Fork me on GitHub

Sophia's Pipes and Filters Exercise

by Sophia Lafferty-Hess

13 Mar 2014

This exercise was useful for seeing how you can build more complex command pipelines in Unix using fairly simple commands. Learning how to call the manual for each command was also very helpful for understanding how a command behaves by default and how you can modify a command. It was also a useful exercise for learning how input and output works in command line. Nothing in this exercise was particularly challenging, but it was a good exercise for building my knowledge and comfort-level with working in command line.

Challenge Questions

  1. When running sort on the original file, the program is sorting by characters. By adding -n we are telling the program to sort the values as numerical values.

  2. In wc -l < mydata.dat we are telling the program to take the standard input from the mydata.dat file. Whereas, wc -l mydata.dat is using a command line parameter to tell the program what file to open and perform word count.

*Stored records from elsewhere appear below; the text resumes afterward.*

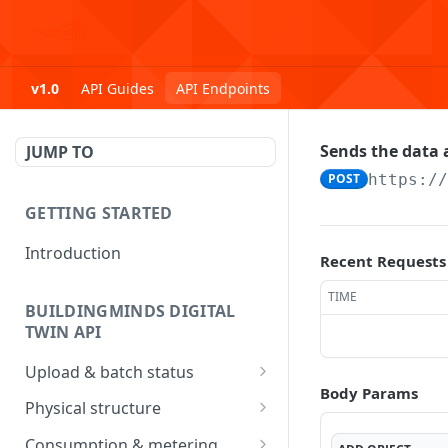
v1.0
API Guides
API Endpoints
Sends the data a
JUMP TO
POST
https:/
GETTING STARTED
Introduction
Recent Requests
TIME
BUILDINGMINDS DIGITAL
TWIN API
Upload & batch status
Body Params
Upload a file
POST
Physical structure
Get batch processing
Submit Address data
POST
GET
Consumption & metering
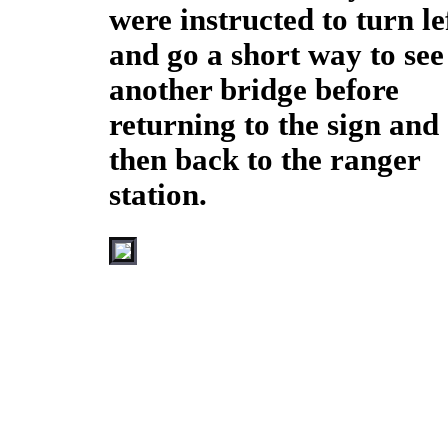
were instructed to turn le
and go a short way to see
another bridge before
returning to the sign and
then back to the ranger
station.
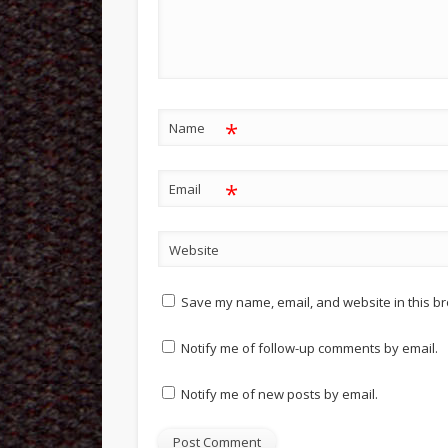
*
Name
*
Email
Website
Save my name, email, and website in this br
Notify me of follow-up comments by email.
Notify me of new posts by email.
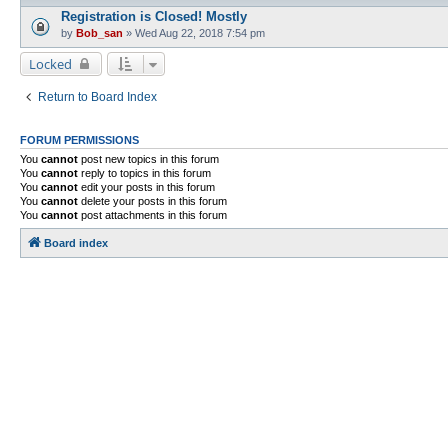
Registration is Closed! Mostly
by
Bob_san
» Wed Aug 22, 2018 7:54 pm
Locked
Return to Board Index
FORUM PERMISSIONS
You
cannot
post new topics in this forum
You
cannot
reply to topics in this forum
You
cannot
edit your posts in this forum
You
cannot
delete your posts in this forum
You
cannot
post attachments in this forum
Board index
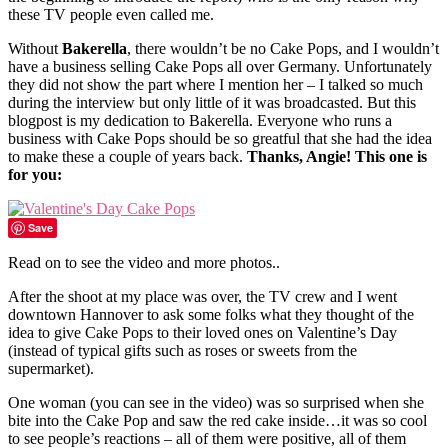
these TV people even called me.
Without
Bakerella
, there wouldn’t be no Cake Pops, and I wouldn’t
have a business selling Cake Pops all over Germany. Unfortunately
they did not show the part where I mention her – I talked so much
during the interview but only little of it was broadcasted. But this
blogpost is my dedication to Bakerella. Everyone who runs a
business with Cake Pops should be so greatful that she had the idea
to make these a couple of years back.
Thanks, Angie! This one is
for you:
Save
Read on to see the video and more photos..
After the shoot at my place was over, the TV crew and I went
downtown Hannover to ask some folks what they thought of the
idea to give Cake Pops to their loved ones on Valentine’s Day
(instead of typical gifts such as roses or sweets from the
supermarket).
One woman (you can see in the video) was so surprised when she
bite into the Cake Pop and saw the red cake inside…it was so cool
to see people’s reactions – all of them were positive, all of them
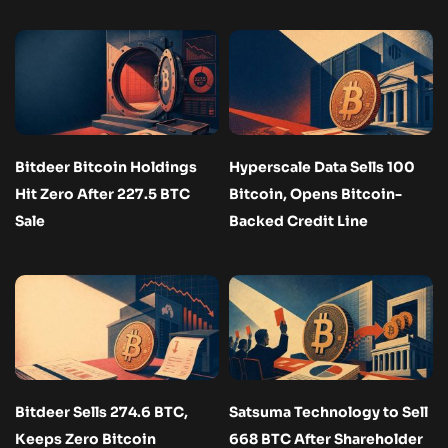
Bitdeer Bitcoin Holdings
Hyperscale Data Sells 100
Hit Zero After 227.5 BTC
Bitcoin, Opens Bitcoin-
Sale
Backed Credit Line
Bitdeer Sells 274.6 BTC,
Satsuma Technology to Sell
Keeps Zero Bitcoin
668 BTC After Shareholder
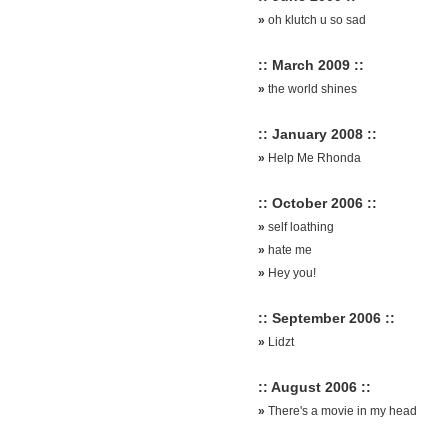
»
oh klutch u so sad
:: March 2009 ::
»
the world shines
:: January 2008 ::
»
Help Me Rhonda
:: October 2006 ::
»
self loathing
»
hate me
»
Hey you!
:: September 2006 ::
»
Lidzt
:: August 2006 ::
»
There's a movie in my head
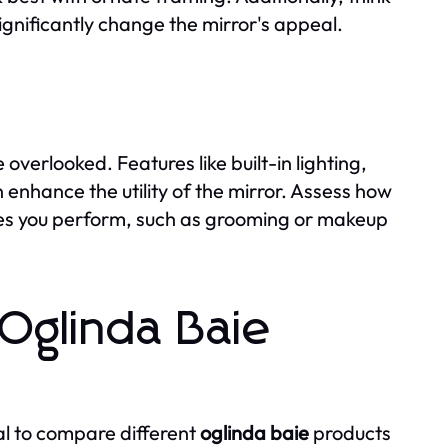
ignificantly change the mirror's appeal.
overlooked. Features like built-in lighting,
 enhance the utility of the mirror. Assess how
ties you perform, such as grooming or makeup
Oglinda Baie
al to compare different
oglinda baie
products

  3. Adjacent duplicated lines in datasets could be a sign of data entry mistakes, so it is useful for the uniq command to simply remove all duplicates that are adjacent to each other. By adding the sort command, one could first put the lines in alphabetical order and then use uniq to remove duplicates with this final command: sort salmon.txt | uniq. This is another sign of how UNIX allows you to build more complex commands by combining simple commands using pipes.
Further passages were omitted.